Als weitere Steigerung in der Wertschätzung von Freiraum ist das Abwenden vom Bauen insgesamt zu betrachten, so wie es das Kuratorenteam «Encore Heureux» im französischen Pavillon vorführt. Hier wird das Interesse auf bestehende Bauten gelenkt, deren Nutzung neu zu erfinden ist. Unter «Infinite Places» firmiert eine Auswahl von zehn Projekten in allen Ecken Frankreichs, die zu kreativen Brutstätten geworden sind (im Video: «Being in a Biennale – Interview #4: Julien Choppin»).

In einer Zeit, in der der Architekt viel zu oft selbstbezogen und an den Interessen von Nutzern vorbei agiert, formiert sich seine Aufgabe im Team von Soziologen, Urbanisten und Umweltingenieuren neu. Abseits einer auf das Gestalten und Herstellen zielenden Tätigkeit ist er als Anwalt der baulichen Umgebung und seiner potenziellen Nutzer, als moralische Instanz gefragt. Es geht darum, Orte aufzuspüren, Bedürfnisse zu erkennen, geeignete Prozesse in Gang zu bringen und den selbstverantwortlichen Protagonisten mit fachlicher Expertise langfristig als Berater zur Seite zu stehen.

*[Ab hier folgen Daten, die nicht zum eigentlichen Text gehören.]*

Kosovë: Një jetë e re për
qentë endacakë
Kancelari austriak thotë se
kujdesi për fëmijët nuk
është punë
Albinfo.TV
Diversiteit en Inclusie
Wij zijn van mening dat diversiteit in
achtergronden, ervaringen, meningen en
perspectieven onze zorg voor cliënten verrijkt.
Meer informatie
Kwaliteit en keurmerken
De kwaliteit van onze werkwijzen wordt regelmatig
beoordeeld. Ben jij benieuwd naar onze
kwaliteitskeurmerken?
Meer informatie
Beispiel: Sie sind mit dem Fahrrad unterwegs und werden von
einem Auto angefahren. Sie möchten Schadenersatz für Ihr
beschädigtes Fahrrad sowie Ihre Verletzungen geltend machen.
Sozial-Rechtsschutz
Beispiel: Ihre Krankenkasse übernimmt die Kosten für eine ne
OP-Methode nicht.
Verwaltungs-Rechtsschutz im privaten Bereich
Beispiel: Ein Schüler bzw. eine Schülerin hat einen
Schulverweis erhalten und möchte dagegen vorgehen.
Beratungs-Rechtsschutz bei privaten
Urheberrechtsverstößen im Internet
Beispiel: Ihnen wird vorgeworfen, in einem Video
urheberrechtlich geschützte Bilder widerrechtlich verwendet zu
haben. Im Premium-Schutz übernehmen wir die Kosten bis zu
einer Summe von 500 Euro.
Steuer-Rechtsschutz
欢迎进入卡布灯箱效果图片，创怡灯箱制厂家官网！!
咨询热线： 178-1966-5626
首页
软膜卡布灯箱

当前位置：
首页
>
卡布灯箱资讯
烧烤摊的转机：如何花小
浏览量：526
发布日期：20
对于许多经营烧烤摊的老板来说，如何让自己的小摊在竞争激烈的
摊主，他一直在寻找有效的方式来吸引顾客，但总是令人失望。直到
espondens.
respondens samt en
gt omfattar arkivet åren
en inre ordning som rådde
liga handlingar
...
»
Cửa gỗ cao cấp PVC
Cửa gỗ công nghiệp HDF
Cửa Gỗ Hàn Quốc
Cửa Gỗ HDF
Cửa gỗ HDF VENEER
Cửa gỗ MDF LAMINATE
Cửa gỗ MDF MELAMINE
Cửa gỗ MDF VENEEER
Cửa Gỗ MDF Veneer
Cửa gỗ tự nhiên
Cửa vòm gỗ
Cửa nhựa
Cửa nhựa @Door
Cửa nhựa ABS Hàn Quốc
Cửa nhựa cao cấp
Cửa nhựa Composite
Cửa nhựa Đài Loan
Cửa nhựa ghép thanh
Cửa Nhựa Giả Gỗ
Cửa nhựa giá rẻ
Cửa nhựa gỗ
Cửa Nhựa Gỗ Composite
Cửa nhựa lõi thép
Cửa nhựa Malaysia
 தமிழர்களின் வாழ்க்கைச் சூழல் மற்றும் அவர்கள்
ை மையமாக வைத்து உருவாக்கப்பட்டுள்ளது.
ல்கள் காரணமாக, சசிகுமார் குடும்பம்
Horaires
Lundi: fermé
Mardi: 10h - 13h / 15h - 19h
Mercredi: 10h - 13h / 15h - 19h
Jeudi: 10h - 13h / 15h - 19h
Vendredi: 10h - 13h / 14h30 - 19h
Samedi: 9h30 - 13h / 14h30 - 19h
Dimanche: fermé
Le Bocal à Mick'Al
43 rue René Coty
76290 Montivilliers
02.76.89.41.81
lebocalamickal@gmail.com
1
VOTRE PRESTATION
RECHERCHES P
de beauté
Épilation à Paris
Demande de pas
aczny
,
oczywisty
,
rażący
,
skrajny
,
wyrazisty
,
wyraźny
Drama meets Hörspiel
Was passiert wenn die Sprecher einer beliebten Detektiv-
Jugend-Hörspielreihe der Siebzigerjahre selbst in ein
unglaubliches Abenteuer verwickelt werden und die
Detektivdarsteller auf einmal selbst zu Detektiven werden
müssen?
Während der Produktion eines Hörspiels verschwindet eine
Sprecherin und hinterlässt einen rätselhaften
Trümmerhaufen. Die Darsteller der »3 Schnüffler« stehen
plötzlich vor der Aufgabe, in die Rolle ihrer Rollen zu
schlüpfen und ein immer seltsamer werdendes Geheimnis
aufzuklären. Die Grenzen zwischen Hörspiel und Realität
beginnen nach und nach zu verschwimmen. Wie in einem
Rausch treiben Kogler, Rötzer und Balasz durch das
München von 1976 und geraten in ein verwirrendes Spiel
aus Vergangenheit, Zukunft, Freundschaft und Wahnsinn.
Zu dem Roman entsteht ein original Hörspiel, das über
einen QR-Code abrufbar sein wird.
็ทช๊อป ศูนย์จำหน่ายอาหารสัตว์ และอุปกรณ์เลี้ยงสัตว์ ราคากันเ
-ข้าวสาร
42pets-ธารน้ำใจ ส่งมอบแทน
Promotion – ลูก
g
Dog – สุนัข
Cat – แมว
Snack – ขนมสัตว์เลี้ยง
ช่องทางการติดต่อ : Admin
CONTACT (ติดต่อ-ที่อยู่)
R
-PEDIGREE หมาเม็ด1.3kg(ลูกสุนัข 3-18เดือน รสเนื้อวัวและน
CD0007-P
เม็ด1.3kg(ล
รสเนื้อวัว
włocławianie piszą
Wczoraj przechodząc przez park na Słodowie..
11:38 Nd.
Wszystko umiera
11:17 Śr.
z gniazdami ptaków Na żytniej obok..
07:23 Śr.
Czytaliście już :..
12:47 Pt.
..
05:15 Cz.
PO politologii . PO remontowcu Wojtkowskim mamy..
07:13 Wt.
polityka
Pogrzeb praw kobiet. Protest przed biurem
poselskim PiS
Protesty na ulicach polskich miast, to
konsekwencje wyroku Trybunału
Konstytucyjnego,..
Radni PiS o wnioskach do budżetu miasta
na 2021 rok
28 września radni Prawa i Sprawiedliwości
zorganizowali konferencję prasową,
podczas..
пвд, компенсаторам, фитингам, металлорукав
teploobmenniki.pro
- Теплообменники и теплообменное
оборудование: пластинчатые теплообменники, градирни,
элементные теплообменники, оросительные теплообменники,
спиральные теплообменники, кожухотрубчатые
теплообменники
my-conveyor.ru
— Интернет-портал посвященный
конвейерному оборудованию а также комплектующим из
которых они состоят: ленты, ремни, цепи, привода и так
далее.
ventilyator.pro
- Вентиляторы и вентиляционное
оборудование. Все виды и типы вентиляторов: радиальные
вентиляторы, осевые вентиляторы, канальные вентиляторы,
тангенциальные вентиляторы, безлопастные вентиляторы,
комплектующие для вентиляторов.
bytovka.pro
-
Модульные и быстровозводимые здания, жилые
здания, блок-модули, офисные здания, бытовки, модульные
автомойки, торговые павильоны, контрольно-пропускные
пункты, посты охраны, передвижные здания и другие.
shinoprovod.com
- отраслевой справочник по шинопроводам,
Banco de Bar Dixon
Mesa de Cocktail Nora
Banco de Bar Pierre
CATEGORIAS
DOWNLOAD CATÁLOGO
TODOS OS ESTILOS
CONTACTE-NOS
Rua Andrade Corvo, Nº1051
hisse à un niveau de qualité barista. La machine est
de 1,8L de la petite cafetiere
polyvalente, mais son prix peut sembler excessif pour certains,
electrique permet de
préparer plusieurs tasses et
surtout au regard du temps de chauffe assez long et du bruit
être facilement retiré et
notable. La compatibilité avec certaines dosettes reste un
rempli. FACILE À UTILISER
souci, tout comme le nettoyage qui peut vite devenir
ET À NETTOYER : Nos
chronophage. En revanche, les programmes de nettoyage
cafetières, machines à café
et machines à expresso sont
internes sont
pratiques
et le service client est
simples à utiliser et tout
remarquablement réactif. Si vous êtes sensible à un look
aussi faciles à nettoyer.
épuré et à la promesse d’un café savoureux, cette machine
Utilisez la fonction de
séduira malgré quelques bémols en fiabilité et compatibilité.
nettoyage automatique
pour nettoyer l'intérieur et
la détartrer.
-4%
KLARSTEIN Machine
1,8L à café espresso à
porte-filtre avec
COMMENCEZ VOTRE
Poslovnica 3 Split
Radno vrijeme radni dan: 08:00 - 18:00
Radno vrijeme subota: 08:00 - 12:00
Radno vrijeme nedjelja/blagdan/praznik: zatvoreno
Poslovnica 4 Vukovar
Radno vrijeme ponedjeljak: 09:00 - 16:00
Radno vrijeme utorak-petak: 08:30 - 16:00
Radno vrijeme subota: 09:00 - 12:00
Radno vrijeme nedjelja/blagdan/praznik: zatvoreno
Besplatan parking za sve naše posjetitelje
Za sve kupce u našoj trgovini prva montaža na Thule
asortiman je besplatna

Geschichte, Natur und Nostalgie

Auffällig viele Präsentationen wenden sich von dichten Siedlungen ab und beschäftigen sich mit ländlichen und naturbelassenen Gebieten. Italien zeigt mit «Archi­pela­go Italia» unter anderem den Apennin und die Alpen samt Wäldern, Bergen und Dörfern; diese, so der Kurator Mario Cucinella, seien ein grosses Kapital Italiens.

Australiens Wohninstallation «Repair» will die Sichtweise, das Bild, unter dem Architektur normalerweise verstanden wird, verfremden: Der Raum ist ein Vegetationsfeld, das den Besuchern einen Dialog zwi­schen Architektur und gefährdeter Pflanzenwelt ermöglicht: Tausende von Pflanzen aus 65 Arten der Western Plains Grasslands sollen daran erinnern, was auf dem Spiel steht, wenn Land besetzt wird. Erstaunlich, wie die Luft im Pavillon durch die Pflanzen duftet und %%gallerylink:42050:die Atmosphäre frischer ist als anders­wo%%. Daneben werden in einer experimentellen Videoserie 15 australische Architekturprojekte gezeigt, die ver­­schiedene Arten von Reparatur an der Natur aufzeigen; allerdings ist nicht immer nachvollziehbar, in welcher Form die Reparatur genau erfolgt und was sie bewirkt.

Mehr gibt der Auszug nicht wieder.